(Entries taken from a collection)
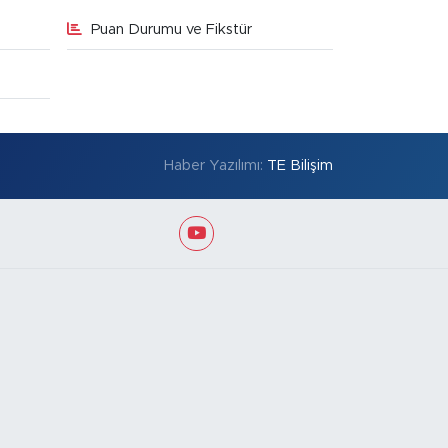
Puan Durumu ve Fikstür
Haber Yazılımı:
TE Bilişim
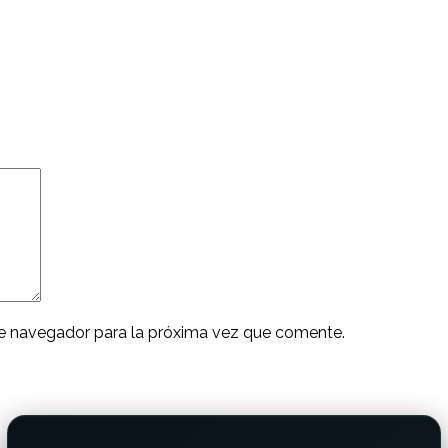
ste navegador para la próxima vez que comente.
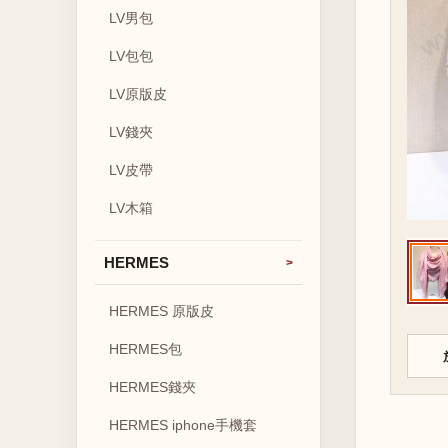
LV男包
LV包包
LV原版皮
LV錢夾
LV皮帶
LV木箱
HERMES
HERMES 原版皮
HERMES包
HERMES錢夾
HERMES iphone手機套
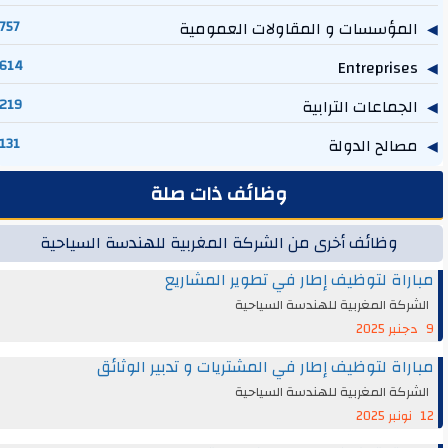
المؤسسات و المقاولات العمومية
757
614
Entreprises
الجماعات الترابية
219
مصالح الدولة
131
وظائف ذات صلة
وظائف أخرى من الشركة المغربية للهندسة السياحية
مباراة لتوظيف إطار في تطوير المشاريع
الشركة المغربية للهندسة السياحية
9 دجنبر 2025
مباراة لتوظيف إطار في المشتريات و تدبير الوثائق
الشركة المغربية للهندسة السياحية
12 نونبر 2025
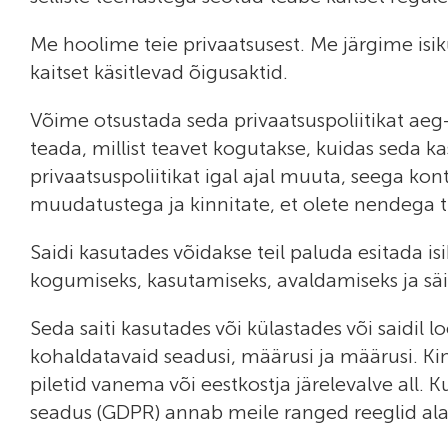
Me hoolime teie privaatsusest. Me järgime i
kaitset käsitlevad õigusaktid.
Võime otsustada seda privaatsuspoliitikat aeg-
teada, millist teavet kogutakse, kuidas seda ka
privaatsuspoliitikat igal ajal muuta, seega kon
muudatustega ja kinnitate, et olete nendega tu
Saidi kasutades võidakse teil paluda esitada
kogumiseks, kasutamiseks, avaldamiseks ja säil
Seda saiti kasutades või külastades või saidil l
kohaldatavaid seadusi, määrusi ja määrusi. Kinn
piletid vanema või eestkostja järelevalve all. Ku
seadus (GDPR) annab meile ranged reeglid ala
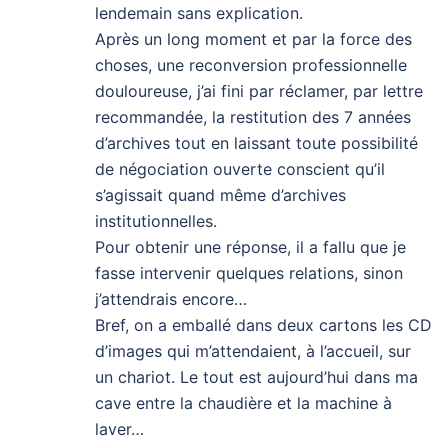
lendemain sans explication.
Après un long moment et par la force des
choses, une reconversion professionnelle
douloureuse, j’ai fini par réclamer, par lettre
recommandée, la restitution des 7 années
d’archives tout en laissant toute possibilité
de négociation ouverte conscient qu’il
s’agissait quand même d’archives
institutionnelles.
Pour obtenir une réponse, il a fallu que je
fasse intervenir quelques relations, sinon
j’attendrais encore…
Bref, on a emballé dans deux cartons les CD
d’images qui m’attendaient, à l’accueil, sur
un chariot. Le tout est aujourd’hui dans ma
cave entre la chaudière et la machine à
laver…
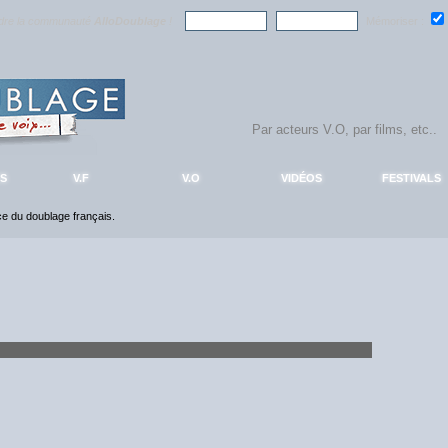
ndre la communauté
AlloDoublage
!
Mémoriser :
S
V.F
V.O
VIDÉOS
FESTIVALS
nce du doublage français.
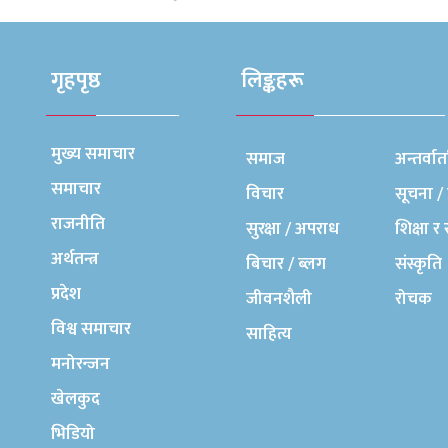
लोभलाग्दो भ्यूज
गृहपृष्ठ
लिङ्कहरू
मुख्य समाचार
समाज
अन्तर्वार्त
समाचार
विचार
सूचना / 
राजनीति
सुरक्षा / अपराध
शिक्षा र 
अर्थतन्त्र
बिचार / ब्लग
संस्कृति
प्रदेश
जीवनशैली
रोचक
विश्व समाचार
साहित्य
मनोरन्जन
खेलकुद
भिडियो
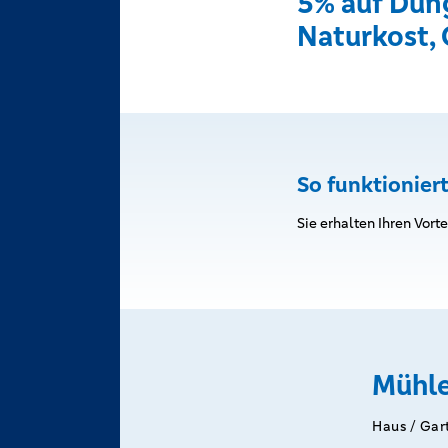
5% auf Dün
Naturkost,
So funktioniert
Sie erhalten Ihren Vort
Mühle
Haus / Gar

Work task:
Give the records a second time exactly, keeping the images out.

Written answer:
Puan Durumu ve Fikstür
Haber Yazılımı:
TE Bilişim
ste navegador para la próxima vez que comente.
LV男包
LV包包
LV原版皮
LV錢夾
LV皮帶
LV木箱
HERMES
HERMES 原版皮
HERMES包
HERMES錢夾
HERMES iphone手機套
المؤسسات و المقاولات العمومية
757
614
Entreprises
الجماعات الترابية
219
مصالح الدولة
131
وظائف ذات صلة
وظائف أخرى من الشركة المغربية للهندسة السياحية
مباراة لتوظيف إطار في تطوير المشاريع
الشركة المغربية للهندسة السياحية
9 دجنبر 2025
مباراة لتوظيف إطار في المشتريات و تدبير الوثائق
الشركة المغربية للهندسة السياحية
12 نونبر 2025
Me hoolime teie privaatsusest. Me järgime i
kaitset käsitlevad õigusaktid.
Võime otsustada seda privaatsuspoliitikat aeg-
teada, millist teavet kogutakse, kuidas seda ka
privaatsuspoliitikat igal ajal muuta, seega kon
muudatustega ja kinnitate, et olete nendega tu
Saidi kasutades võidakse teil paluda esitada
kogumiseks, kasutamiseks, avaldamiseks ja säil
Seda saiti kasutades või külastades või saidil l
kohaldatavaid seadusi, määrusi ja määrusi. Kinn
piletid vanema või eestkostja järelevalve all. Ku
seadus (GDPR) annab meile ranged reeglid ala
lendemain sans explication.
Après un long moment et par la force des
choses, une reconversion professionnelle
douloureuse, j’ai fini par réclamer, par lettre
recommandée, la restitution des 7 années
d’archives tout en laissant toute possibilité
de négociation ouverte conscient qu’il
s’agissait quand même d’archives
institutionnelles.
Pour obtenir une réponse, il a fallu que je
fasse intervenir quelques relations, sinon
j’attendrais encore…
Bref, on a emballé dans deux cartons les CD
d’images qui m’attendaient, à l’accueil, sur
un chariot. Le tout est aujourd’hui dans ma
cave entre la chaudière et la machine à
laver…
ndre la communauté
AlloDoublage
!
Mémoriser :
S
V.F
V.O
VIDÉOS
FESTIVALS
nce du doublage français.
लोभलाग्दो भ्यूज
गृहपृष्ठ
लिङ्कहरू
मुख्य समाचार
समाज
अन्तर्वार्त
समाचार
विचार
सूचना / 
राजनीति
सुरक्षा / अपराध
शिक्षा र 
अर्थतन्त्र
बिचार / ब्लग
संस्कृति
प्रदेश
जीवनशैली
रोचक
विश्व समाचार
साहित्य
मनोरन्जन
खेलकुद
भिडियो
5% auf Dün
Naturkost,
So funktioniert
Sie erhalten Ihren Vort
Mühle
Haus / Gar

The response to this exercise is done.